Overfitting in Decision Tree Models

Overfitting in Decision Tree Models

Introduction:

Overfitting is a common machine learning problem in which a model learns the training data too well, resulting in noise and outliers. It happens when a model performs extremely well on training data but poorly on validation/test data. This produces excellent performance on training data but poor generalization to new, untested data. In other words, the model cannot generalize to new data. This is frequently caused by an overly complex model, which has too many parameters compared to the number of observations.

Overfitting in decision trees occurs when the tree is too deep, allowing it to detect noise and anomalies in training data.

Causes of Overfitting in Decision Trees

Depth of the Tree: Since a deep tree generates a lot of prediction rules, many of which might only apply to the training set, it is more likely to overfit.

Limited Training Data: A small training data set increases the likelihood of overfitting. The model might pick up noise or anomalies in the training set to minimise the loss.

High dimensionality: The model may be able to learn from the noise in the dataset if it contains an excessive number of features. The curse of dimensionality is the term for this.

Decision Tree:

A decision tree is a structure that resembles a flowchart, where each leaf node represents an outcome, each branch represents a decision rule, and each internal node represents a feature (or attribute). Overfitting is a common problem with decision trees, particularly when they are allowed to grow deeply. If training data is perfectly classified by a deep tree, it may produce very specific rules that perform poorly on unseen data. This is because the training data may contain noise or outliers that these rules are based on.

Underfitting:

A machine learning model under fits when it is unable to identify underlying patterns in the data, leading to a notable bias and poor accuracy. It occurs when there are either too few or too many components in the model for conclusions to be drawn from the data. Poor performance on the training and testing datasets is a result of underfitting. Reducing regularization or using more complex models are two ways to combat underfitting. A model that is overfitted has low bias but high variance, whereas an underfitted model has low variance but high bias.

Pruning:

Pruning is a technique used in search and machine learning algorithms that minimizes the size of decision trees by eliminating parts of the tree that have low classification power. By reducing overfitting, pruning lowers the final classifier's complexity and increases predictive accuracy.

Pre-Pruning:

Pre-pruning: Also known as “early stopping," this technique halts the tree construction early. It’s a preventative measure—rather than waiting until the tree is fully grown, if certain conditions are met, the tree stops being built. This could be based on the maximum depth of the tree, reaching a minimum node size, or if the improvement in the fit of the model is not statistically significant.

Post Pruning:

Post-pruning, also known as cost-complexity pruning or just pruning, takes a different approach. It first grows the full decision tree and then evaluates the impact of removing parts of the tree that do not improve predictive power. This evaluation can be done by assessing the effect of removing a subtree from a validation set or using pruning algorithms like Reduced Error Pruning (REP) or Minimal Cost-Complexity Pruning (MCCP). While post-pruning is more computationally expensive than pre-pruning, it frequently produces more optimal trees that generalize better to new data.

Ensemble Methods:

Ensemble Methods: These are meta-algorithms that combine several machine learning techniques into one predictive model to decrease variance (bagging), bias (boosting), or improve predictions (stacking).

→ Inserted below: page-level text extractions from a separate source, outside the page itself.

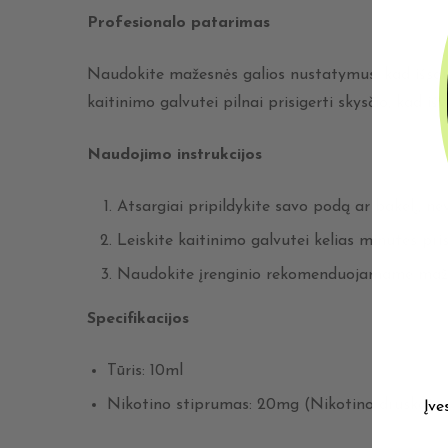
Profesionalo patarimas
Naudokite mažesnės galios nustatymus, kad išsaugo
kaitinimo galvutei pilnai prisigerti skysčio, kad 
Naudojimo instrukcijos
Atsargiai pripildykite savo podą ar bakelį, ne
Leiskite kaitinimo galvutei kelias minutes pris
Naudokite įrenginio rekomenduojamame mažos
Specifikacijos
Tūris: 10ml
Nikotino stiprumas: 20mg (Nikotino druska)
Įve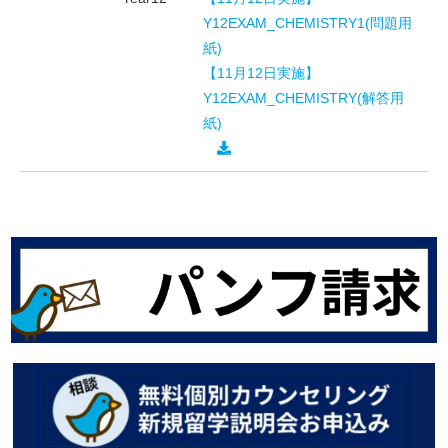
Y12EXAM_CHEMISTRY1(問題用
紙)
【11月12日実施】
Y12EXAM_CHEMISTRY(解答用
紙)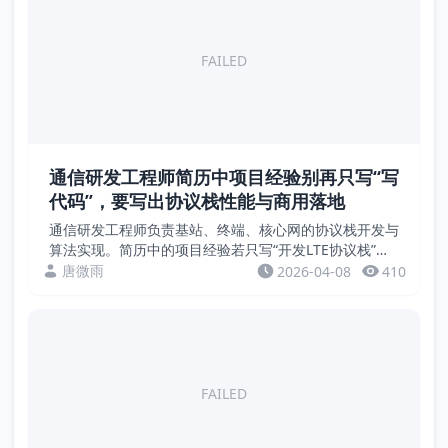
FAILED
通信研发工程师简历中项目经验别再只写“写
代码”，要写出协议栈性能与商用落地
通信研发工程师负责基站、终端、核心网的协议栈开发与
算法实现。简历中的项目经验若只写“开发LTE协议栈”，
缺乏量化成果。招聘方关注的是吞吐量、时延、切换成功
唐微雨
2026-04-08
410
率、商用规模等硬指标。本文通过案例，教您用数据...
FAILED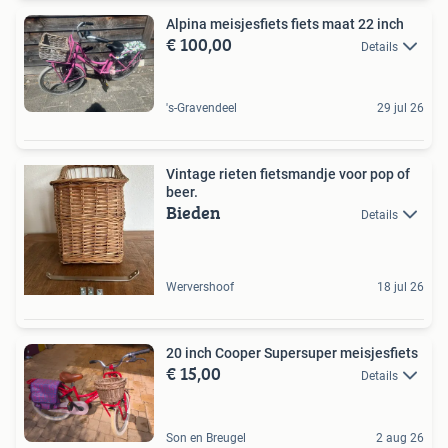
Alpina meisjesfiets fiets maat 22 inch
€ 100,00
Details
's-Gravendeel
29 jul 26
Vintage rieten fietsmandje voor pop of
beer.
Bieden
Details
Wervershoof
18 jul 26
20 inch Cooper Supersuper meisjesfiets
€ 15,00
Details
Son en Breugel
2 aug 26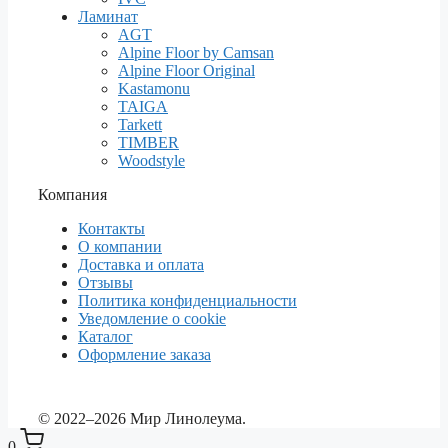
Ламинат
AGT
Alpine Floor by Camsan
Alpine Floor Original
Kastamonu
TAIGA
Tarkett
TIMBER
Woodstyle
Компания
Контакты
О компании
Доставка и оплата
Отзывы
Политика конфиденциальности
Уведомление о cookie
Каталог
Оформление заказа
© 2022–2026 Мир Линолеума.
0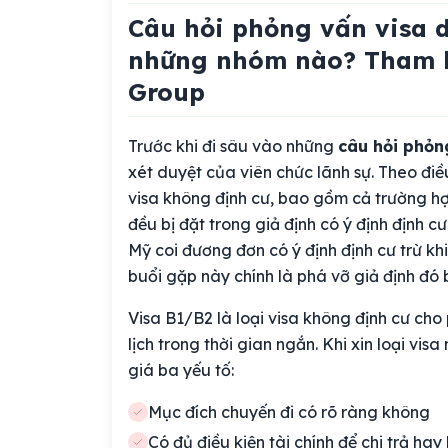
Câu hỏi phỏng vấn visa 
những nhóm nào? Tham kh
Group
Trước khi đi sâu vào những
câu hỏi phỏn
xét duyệt của viên chức lãnh sự. Theo điều
visa không định cư, bao gồm cả trường h
đều bị đặt trong giả định có ý định định 
Mỹ coi đương đơn có ý định định cư trừ kh
buổi gặp này chính là phá vỡ giả định đó 
Visa B1/B2 là loại visa không định cư ch
lịch trong thời gian ngắn. Khi xin loại v
giá ba yếu tố:
Mục đích chuyến đi có rõ ràng không
Có đủ điều kiện tài chính để chi trả ha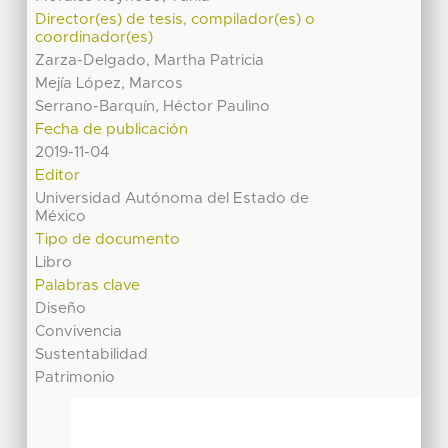
Director(es) de tesis, compilador(es) o
coordinador(es)
Zarza-Delgado, Martha Patricia
Mejía López, Marcos
Serrano-Barquín, Héctor Paulino
Fecha de publicación
2019-11-04
Editor
Universidad Autónoma del Estado de
México
Tipo de documento
Libro
Palabras clave
Diseño
Convivencia
Sustentabilidad
Patrimonio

Ensemble methods can be used with most types of learning algorithms:

1. Bagging (Bootstrap Aggregating): Bagging is a method that involves manipulating the training set by resampling. We learn k-base classifiers on k different samples of training data. These samples are independently created by resampling the training data using uniform weights (i.e., a bootstrap). In prediction, bagging takes the average of all predictions from each model. Bagging helps to reduce the variance error.

  1. Boosting: Boosting is a sequential technique where the first algorithm is trained on the entire dataset and the subsequent algorithms are built by fitting the residuals of the first algorithm, thus giving higher weight to those observations that the previous model poorly predicted. It relies on creating strong learners (models) by iteratively adding to the model in areas where it is weak. Boosting helps to reduce bias error and builds strong predictive models. However, they may sometimes overfit on the training data.

3. Stacking (Stacked Generalization): Stacking involves training a learning algorithm to combine the predictions of several other learning algorithms. First, all sub-models are trained based on the complete training set, then the meta-model is fitted based on the outputs, or the predictions, of those sub-models. The sub-models are often all of the same type, although there are no restrictions, and they could all be different. The meta-model that combines the predictions from the sub-models could be a simple linear equation (linear regression), or it could be a more complex machine-learning problem.

Random Forest:

Random Forest is a specific ensemble method that uses bagging to train a large number of decision trees. In addition to using bootstrap samples, Random Forest also introduces randomness by selecting a random subset of features at each split. This helps decorrelate the trees and reduce overfitting. The final prediction in a Random Forest is made by averaging the predictions of all trees for regression tasks or taking a majority vote for classification tasks.

Bias-Variance Tradeoff:

Bias is the result of the model's simplifying assumptions, which are intended to make approximating the target function easier. The amount that the target function's estimate will vary depending on the training set is known as variance. The tension between the variance and the bias-introduced error is known as trade-off.

  • An algorithm may underfit if it has a high bias, missing important relationships between features and desired outputs.

  • When an algorithm has a high variance, it may overfit (model the random noise in the training data instead of the desired outputs).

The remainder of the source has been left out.